# WHAT TO WORK ON
Copy every line of the entries that includes the word "النصيرات".

# SUPPLIED INFORMATION

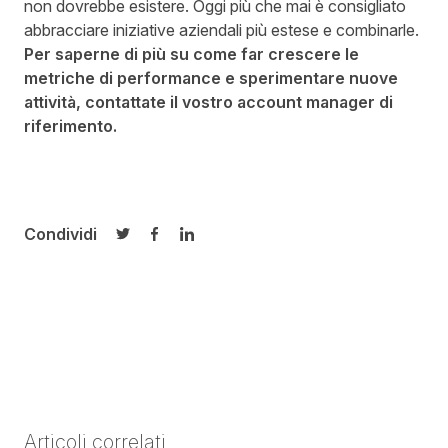
non dovrebbe esistere. Oggi più che mai è consigliato
abbracciare iniziative aziendali più estese e combinarle.
Per saperne di più su come far crescere le
metriche di performance e sperimentare nuove
attività, contattate il vostro account manager di
riferimento.
Condividi
Condividi su Twitter
Condividi su Facebook
Condividi su LinkedIn
Articoli correlati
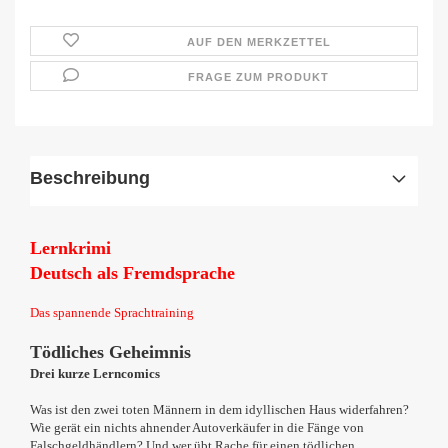
AUF DEN MERKZETTEL
FRAGE ZUM PRODUKT
Beschreibung
Lernkrimi
Deutsch als Fremdsprache
Das spannende Sprachtraining
Tödliches Geheimnis
Drei kurze Lerncomics
Was ist den zwei toten Männern in dem idyllischen Haus widerfahren?
Wie gerät ein nichts ahnender Autoverkäufer in die Fänge von
Falschgeldhändlern? Und wer übt Rache für einen tödlichen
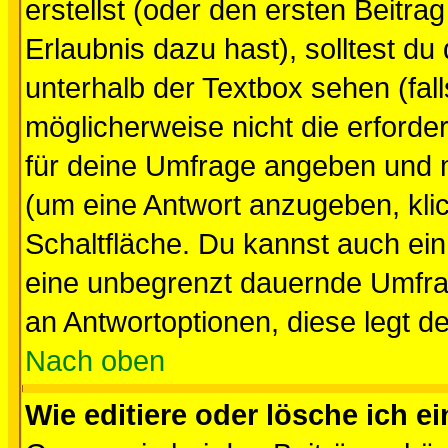
erstellst (oder den ersten Beitra
Erlaubnis dazu hast), solltest du
unterhalb der Textbox sehen (fall
möglicherweise nicht die erforder
für deine Umfrage angeben und 
(um eine Antwort anzugeben, kli
Schaltfläche. Du kannst auch ein 
eine unbegrenzt dauernde Umfrag
an Antwortoptionen, diese legt de
Nach oben
Wie editiere oder lösche ich 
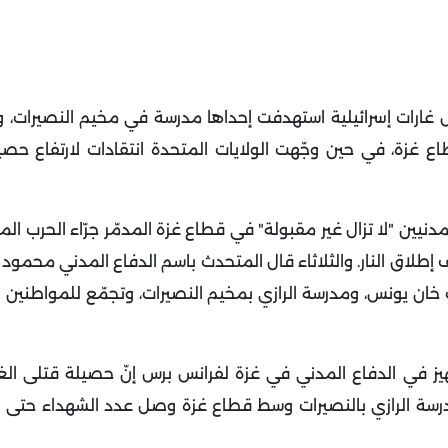
 خمس غارات إسرائيلية استهدفت إحداها مدرسة في مخيم النصيرات، 
غزة، في حين وجّهت الولايات المتحدة انتقادات لارتفاع حصيل
المدنيين "لا تزال غير مقبولة" في قطاع غزة المدمّر جرّاء الحرب ا
إطلاق النار.
والثلاثاء قال المتحدث باسم الدفاع المدني محمود
خان يونس، ومدرسة الرازي بمخيم النصيرات، وتجمّع للمواطنين 
جهيز في الدفاع المدني في غزة لفرانس برس إنّ حصيلة قتلى الغا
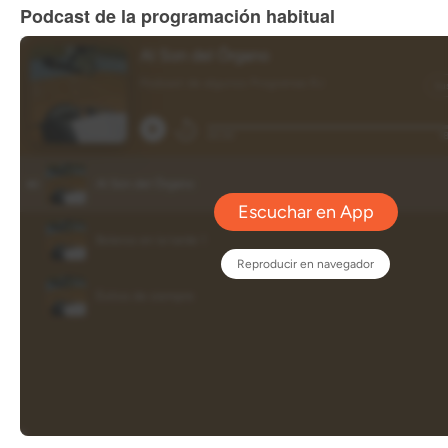
Podcast de la programación habitual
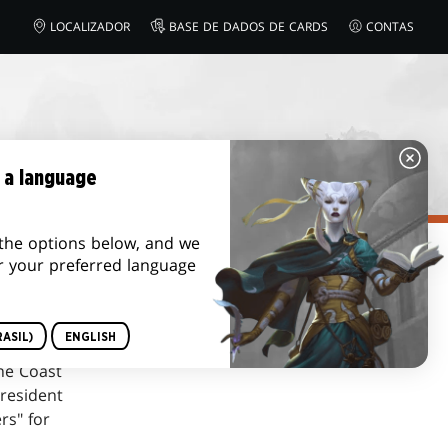
LOCALIZADOR
BASE DE DADOS DE CARDS
CONTAS
 a language
the options below, and we
r your preferred language
ASIL)
ENGLISH
he Coast
president
rs" for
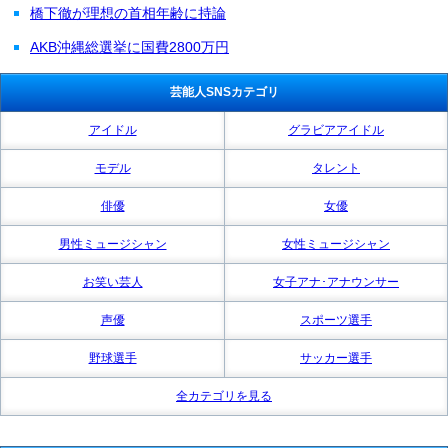
橋下徹が理想の首相年齢に持論
AKB沖縄総選挙に国費2800万円
芸能人SNSカテゴリ
アイドル
グラビアアイドル
モデル
タレント
俳優
女優
男性ミュージシャン
女性ミュージシャン
お笑い芸人
女子アナ･アナウンサー
声優
スポーツ選手
野球選手
サッカー選手
全カテゴリを見る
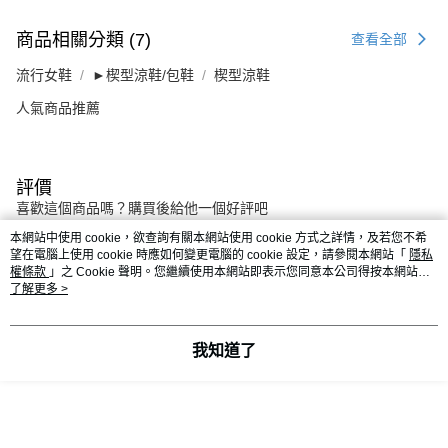
商品相關分類 (7)
查看全部
流行女鞋
►楔型涼鞋/包鞋
楔型涼鞋
人氣商品推薦
評價
喜歡這個商品嗎？購買後給他一個好評吧
本網站中使用 cookie，欲查詢有關本網站使用 cookie 方式之詳情，及若您不希
望在電腦上使用 cookie 時應如何變更電腦的 cookie 設定，請參閱本網站「
隱私
本分類熱銷
全站排行
權條款
」之 Cookie 聲明。您繼續使用本網站即表示您同意本公司得按本網站使
用條款之 Cookie 聲明使用 cookie。
了解更多 >
熱門標籤
我知道了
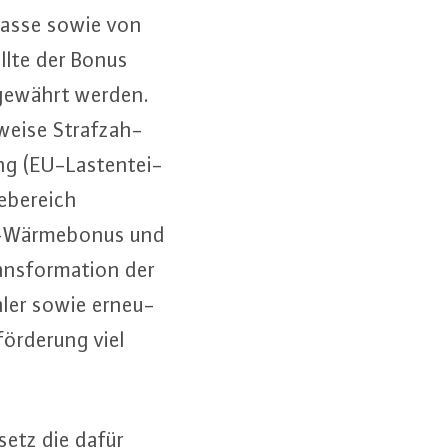
omasse sowie von
ollte der Bonus
e gewährt werden.
wei­se Straf­zah­
ng (EU-Las­ten­tei­
e­be­reich
E-Wär­me­bo­nus und
ns­for­ma­ti­on der
a­ler sowie er­neu­
ör­de­rung viel
­setz die dafür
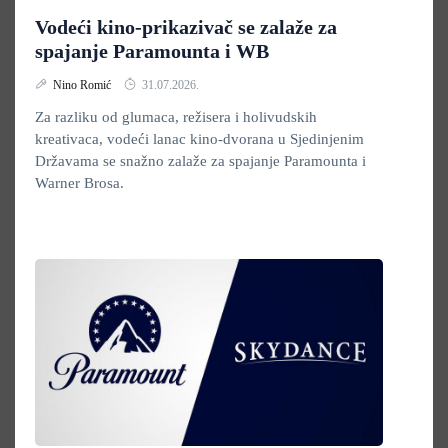
Vodeći kino-prikazivač se zalaže za
spajanje Paramounta i WB
Nino Romić
31.07.2026.
Za razliku od glumaca, režisera i holivudskih
kreativaca, vodeći lanac kino-dvorana u Sjedinjenim
Državama se snažno zalaže za spajanje Paramounta i
Warner Brosa.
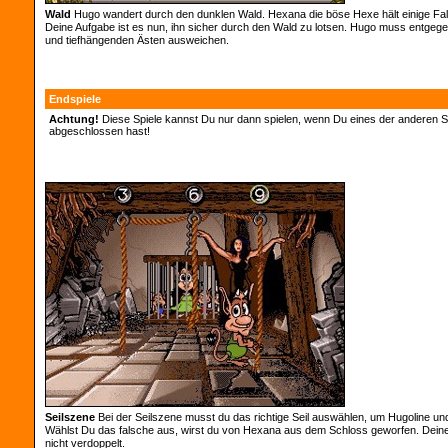
Wald
Hugo wandert durch den dunklen Wald. Hexana die böse Hexe hält einige Fall
Deine Aufgabe ist es nun, ihn sicher durch den Wald zu lotsen. Hugo muss entgeg
und tiefhängenden Ästen ausweichen.
Endspiele
Achtung!
Diese Spiele kannst Du nur dann spielen, wenn Du eines der anderen Sp
abgeschlossen hast!
Seilszene
Bei der Seilszene musst du das richtige Seil auswählen, um Hugoline und
Wählst Du das falsche aus, wirst du von Hexana aus dem Schloss geworfen. Dein
nicht verdoppelt.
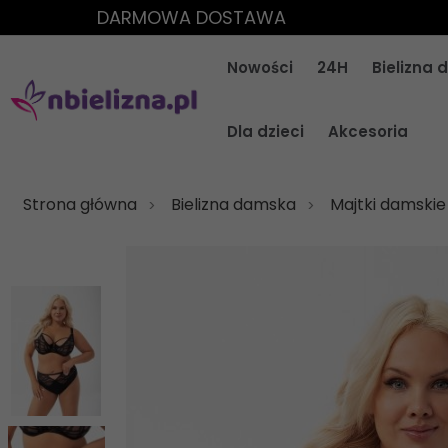
DARMOWA DOSTAWA
Nowości
24H
Bielizna
Dla dzieci
Akcesoria
Strona główna
Bielizna damska
Majtki damskie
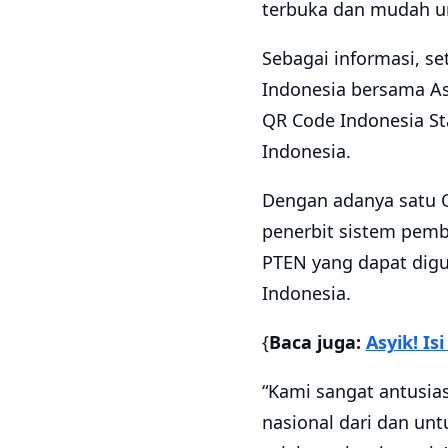
terbuka dan mudah u
Sebagai informasi, se
Indonesia bersama As
QR Code Indonesia St
Indonesia.
Dengan adanya satu 
penerbit sistem pemb
PTEN yang dapat digu
Indonesia.
{
Baca juga:
Asyik! Is
“Kami sangat antusia
nasional dari dan unt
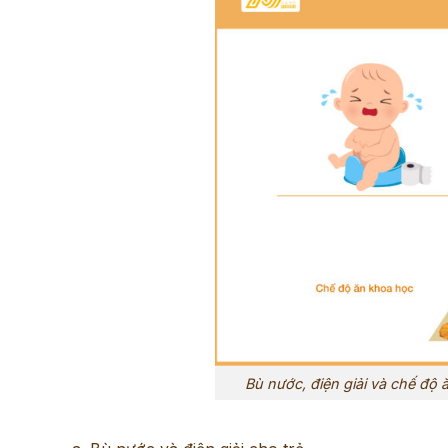
Bù nước, điện giải và chế độ ă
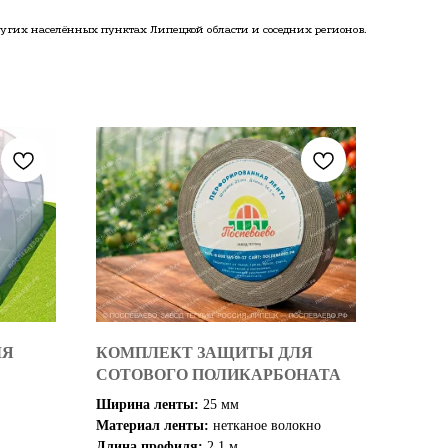
других населённых пунктах Липецкой области и соседних регионов.
ЛЯ
КОМПЛЕКТ ЗАЩИТЫ ДЛЯ
СОТОВОГО ПОЛИКАРБОНАТА
Ширина ленты:
25 мм
Материал ленты:
нетканое волокно
Длина профиля:
2,1 м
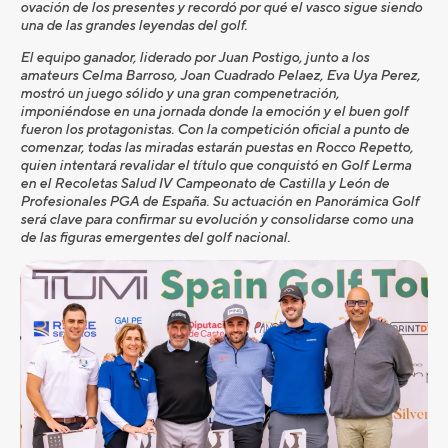
ovación de los presentes y recordó por qué el vasco sigue siendo
una de las grandes leyendas del golf.
El equipo ganador, liderado por Juan Postigo, junto a los
amateurs Celma Barroso, Joan Cuadrado Pelaez, Eva Uya Perez,
mostró un juego sólido y una gran compenetración,
imponiéndose en una jornada donde la emoción y el buen golf
fueron los protagonistas. Con la competición oficial a punto de
comenzar, todas las miradas estarán puestas en Rocco Repetto,
quien intentará revalidar el título que conquistó en Golf Lerma
en el Recoletas Salud IV Campeonato de Castilla y León de
Profesionales PGA de España. Su actuación en Panorámica Golf
será clave para confirmar su evolución y consolidarse como una
de las figuras emergentes del golf nacional.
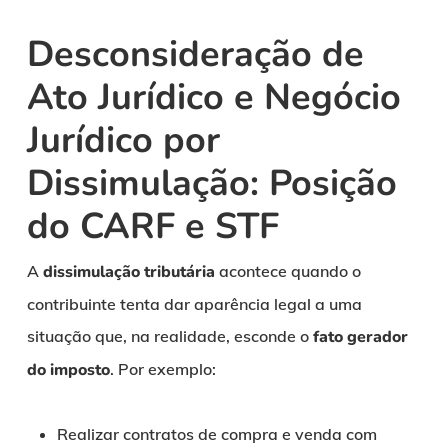
Desconsideração de
Ato Jurídico e Negócio
Jurídico por
Dissimulação: Posição
do CARF e STF
A
dissimulação tributária
acontece quando o
contribuinte tenta dar aparência legal a uma
situação que, na realidade, esconde o
fato gerador
do imposto
. Por exemplo:
Realizar contratos de compra e venda com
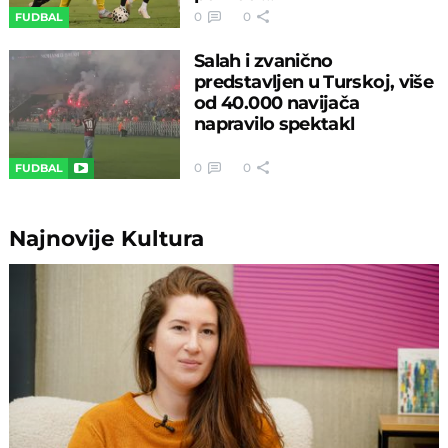
0
0
FUDBAL
Salah i zvanično
predstavljen u Turskoj, više
od 40.000 navijača
napravilo spektakl
0
0
FUDBAL
Najnovije
Kultura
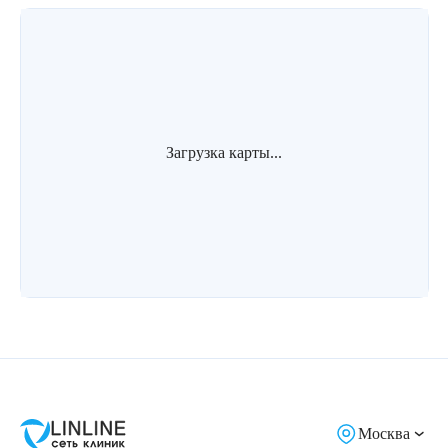
Загрузка карты...
Москва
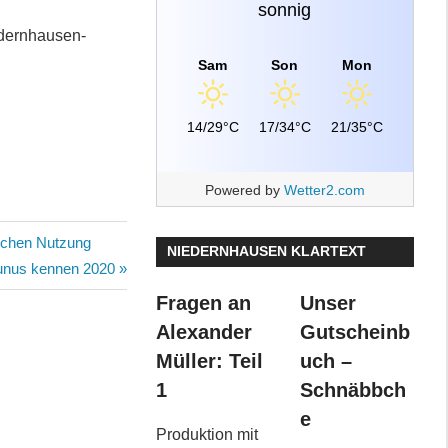
sonnig
edernhausen-
Sam
Son
Mon
14/29°C
17/34°C
21/35°C
Powered by
Wetter2.com
ischen Nutzung
NIEDERNHAUSEN KLARTEXT
unus kennen 2020
Fragen an
Unser
Alexander
Gutscheinb
Müller: Teil
uch –
1
Schnäbbch
e
Produktion mit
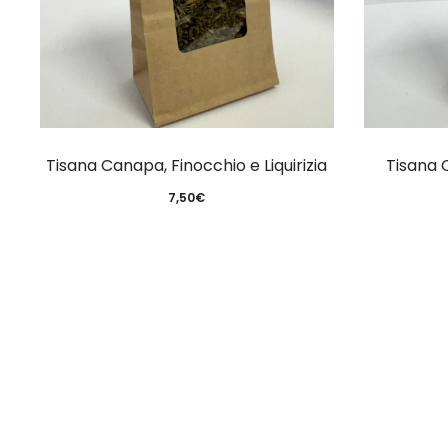
Tisana Canapa, Finocchio e Liquirizia
Tisana 
7,50
€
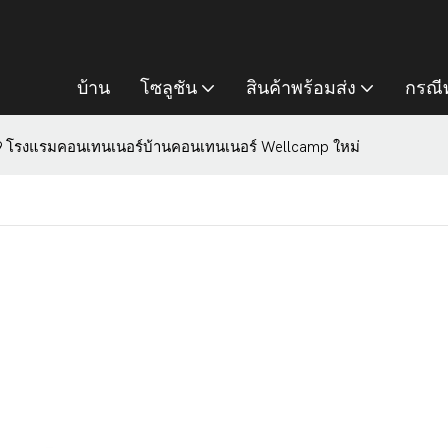
บ้าน
โซลูชัน
สินค้าพร้อมส่ง
กรณีท
9 โรงแรมคอนเทนเนอร์บ้านคอนเทนเนอร์ Wellcamp ใหม่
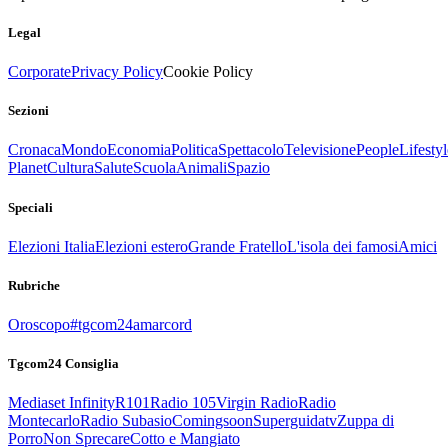
Legal
Corporate
Privacy Policy
Cookie Policy
Sezioni
Cronaca
Mondo
Economia
Politica
Spettacolo
Televisione
People
Lifestyl
Planet
Cultura
Salute
Scuola
Animali
Spazio
Speciali
Elezioni Italia
Elezioni estero
Grande Fratello
L'isola dei famosi
Amici
Rubriche
Oroscopo
#tgcom24amarcord
Tgcom24 Consiglia
Mediaset Infinity
R101
Radio 105
Virgin Radio
Radio
Montecarlo
Radio Subasio
Comingsoon
Superguidatv
Zuppa di
Porro
Non Sprecare
Cotto e Mangiato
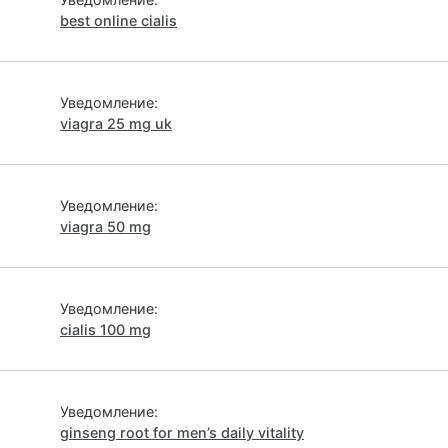
best online cialis
Уведомление:
viagra 25 mg uk
Уведомление:
viagra 50 mg
Уведомление:
cialis 100 mg
Уведомление:
ginseng root for men’s daily vitality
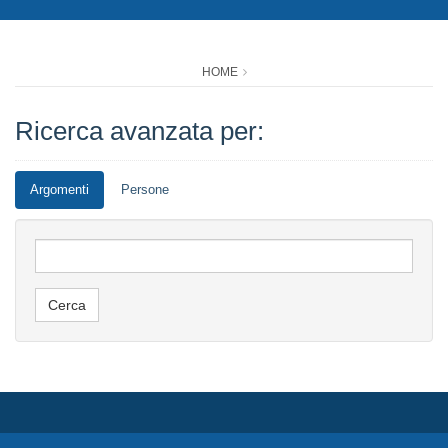
HOME
Ricerca avanzata per:
Argomenti
Persone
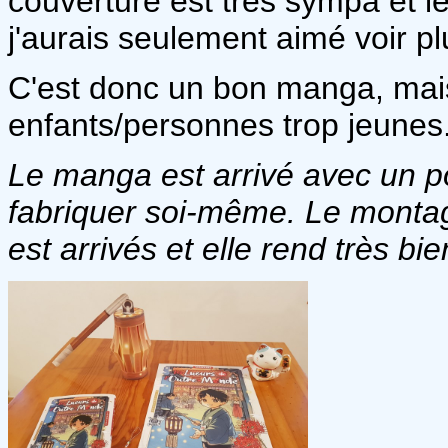
couverture est très sympa et l
j'aurais seulement aimé voir 
C'est donc un bon manga, mais
enfants/personnes trop jeunes
Le manga est arrivé avec un po
fabriquer soi-même. Le montage
est arrivés et elle rend très bie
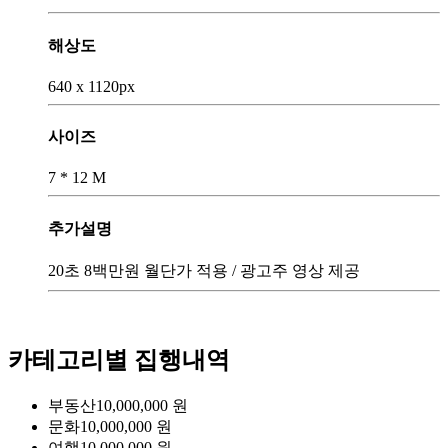
해상도
640 x 1120px
사이즈
7 * 12 M
추가설명
20초 8백만원 월단가 적용 / 광고주 영상 제공
카테고리별 집행내역
부동산
10,000,000
원
문화
10,000,000
원
여행
10,000,000
원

# RESULT BELOW
 خمس غارات إسرائيلية استهدفت إحداها مدرسة في مخيم النصيرات، 
خان يونس، ومدرسة الرازي بمخيم النصيرات، وتجمّع للمواطنين 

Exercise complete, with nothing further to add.